Studia Historica Septentrionalia 58

Summary:

Juho Kotakallio, The Agent Who Did Not Return.

In the autumn of 1925 a famous British agent, Sidney Reilly, travelled from New York to Paris, where he met with a Russian White General, Alexandr Kutepov, and a British Secret Intelligence Service (SIS) officer, Ernest Boyce. Reilly was one of the most active anti-Bolshevik agents working worked against the Soviet regime. The men discussed a counter-revolutionary organisation, the Trust, which was operating inside the Soviet Union. They thought that the Trust could create a counter-revolution in the Soviet Union and lift anti-Bolshevik forces to power.

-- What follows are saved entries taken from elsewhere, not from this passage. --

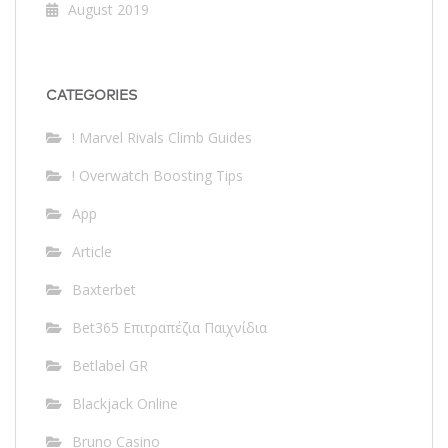
August 2019
CATEGORIES
! Marvel Rivals Climb Guides
! Overwatch Boosting Tips
App
Article
Baxterbet
Bet365 Επιτραπέζια Παιχνίδια
Betlabel GR
Blackjack Online
Bruno Casino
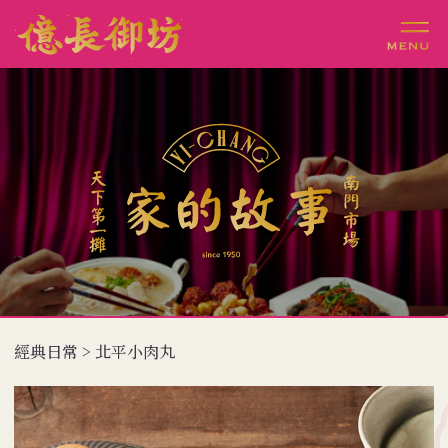
經典日常 > 北平小肉丸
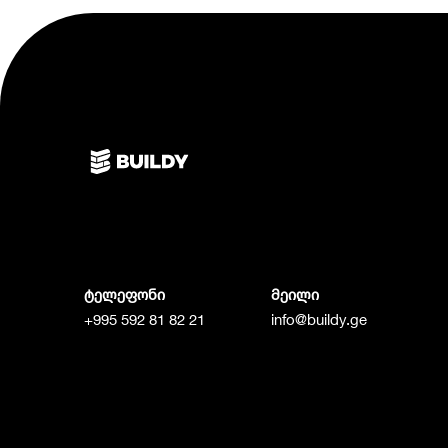
ტელეფონი
მეილი
+995 592 81 82 21
info@buildy.ge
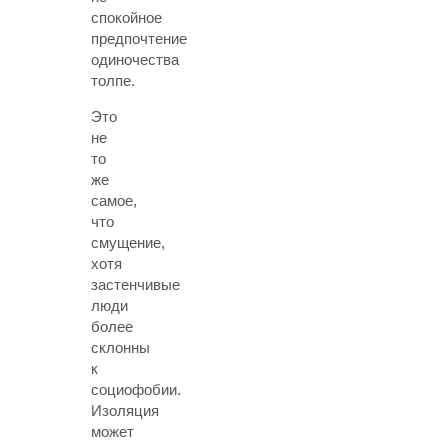
спокойное
предпочтение
одиночества
толпе.
Это
не
то
же
самое,
что
смущение,
хотя
застенчивые
люди
более
склонны
к
социофобии.
Изоляция
может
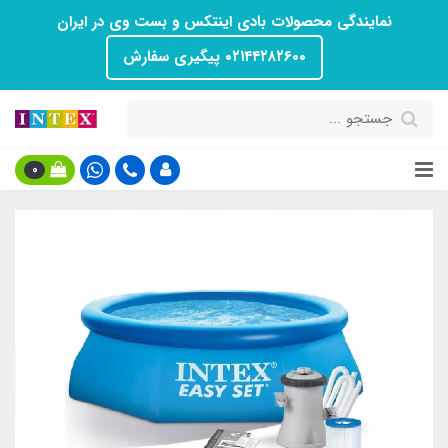
نمایندگی محصولات بادی اینتکس و بست وی در ایران
۰۲۱۴۴۲۸۲۶۰۰ پیگیری سفارش
0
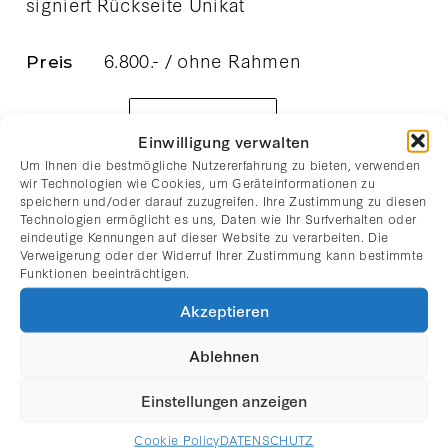
signiert Rückseite Unikat
6.800.- / ohne Rahmen
Preis
verfügbar
ANFRAGE
Einwilligung verwalten
Um Ihnen die bestmögliche Nutzererfahrung zu bieten, verwenden
wir Technologien wie Cookies, um Geräteinformationen zu
speichern und/oder darauf zuzugreifen. Ihre Zustimmung zu diesen
Technologien ermöglicht es uns, Daten wie Ihr Surfverhalten oder
ARTSTORE
eindeutige Kennungen auf dieser Website zu verarbeiten. Die
Verweigerung oder der Widerruf Ihrer Zustimmung kann bestimmte
Funktionen beeinträchtigen.
Akzeptieren
Vorheriges Bild
Nächstes Bild
Ablehnen
Einstellungen anzeigen
NEWSLETTER
Cookie Policy
DATENSCHUTZ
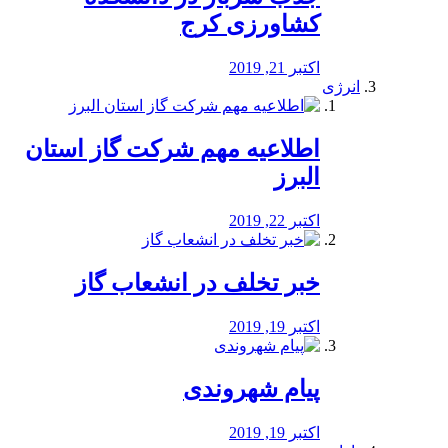
کشاورزی کرج
اکتبر 21, 2019
انرژی
️اطلاعیه مهم شرکت گاز استان
البرز
اکتبر 22, 2019
خبر تخلف در انشعاب گاز
اکتبر 19, 2019
پیام شهروندی
اکتبر 19, 2019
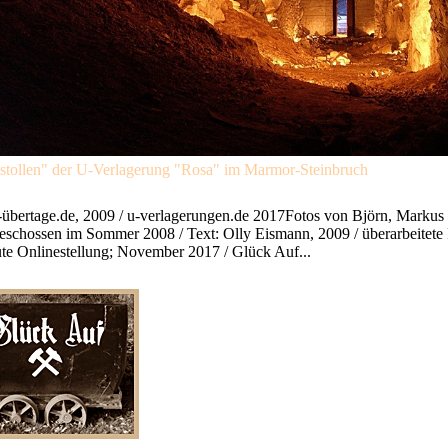
tstollen" der U-Verlagerung "Rosa" im Marmor-Steinbruch
-übertage.de, 2009 / u-verlagerungen.de 2017Fotos von Björn, Markus
schossen im Sommer 2008 / Text: Olly Eismann, 2009 / überarbeitete
te Onlinestellung; November 2017 / Glück Auf...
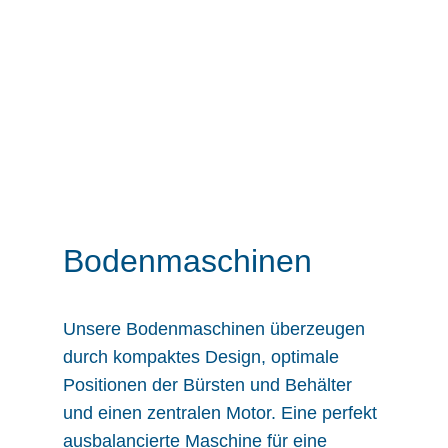
Bodenmaschinen
Unsere Bodenmaschinen überzeugen
durch kompaktes Design, optimale
Positionen der Bürsten und Behälter
und einen zentralen Motor. Eine perfekt
ausbalancierte Maschine für eine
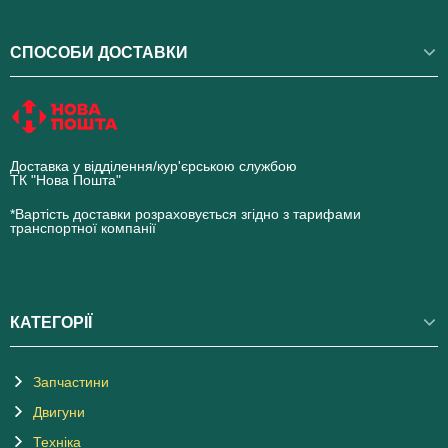
СПОСОБИ ДОСТАВКИ
Доставка у відділення/кур'єрською службою
ТК "Нова Пошта"
novaposhta.ua
*Вартість доставки розраховується згідно з тарифами
транспортної компанії
КАТЕГОРІЇ
Запчастини
Двигуни
Техніка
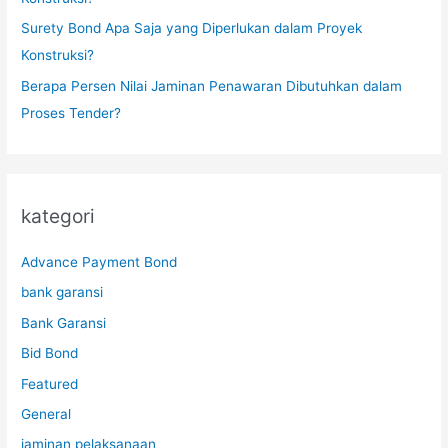
Surety Bond Apa Saja yang Diperlukan dalam Proyek
Konstruksi?
Berapa Persen Nilai Jaminan Penawaran Dibutuhkan dalam
Proses Tender?
kategori
Advance Payment Bond
bank garansi
Bank Garansi
Bid Bond
Featured
General
jaminan pelaksanaan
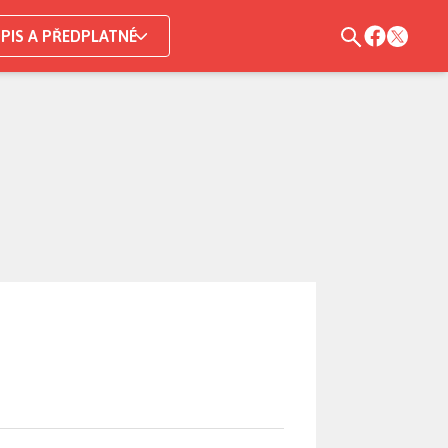
PIS A PŘEDPLATNÉ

After the meeting Sidney Reilly continued to Finland, where he met with two couriers of Kutepov and the Trust. He was then informed that he needed to proceed to Vyborg to meet with representatives of the Trust. Vyborg was the nearest border city on the Finnish side before the Russo-Finnish border. After meeting with the representatives of the Trust, Reilly was convinced that the counter-revolutionary organisation was the solution to overthrow the Bolshevik regime. He relied on a Trust agent named Alexandr Yakushev, who promised him a safe visit to the Soviet Union. Reilly accepted the invitation to meet with the highest chiefs of the Trust in Leningrad and Moscow.

Reilly crossed the Russo-Finnish border in late September 1925. He travelled to Leningrad and Moscow, as planned, but was imprisoned by the Soviet secret police, the OGPU. It turned out that the Trust in fact was a plot created by the OGPU to destroy anti-Bolsheviks and white émigrés. Reilly was interrogated at the headquarters of the secret police and threatened with death sentence, which he had already been sentenced to in 1918. Reilly, who had survived before, could not avoid his destiny despite sharing information about his activities and accomplices, and was shot.

The fact that Reilly did not return to Finland raised questions about his destiny, which remained unanswered for years. Had he been shot at the border or had he defected to the Soviet side? Latest research has solved the mystery and undoubtedly established that agent Sidney Reilly died in Moscow 1925.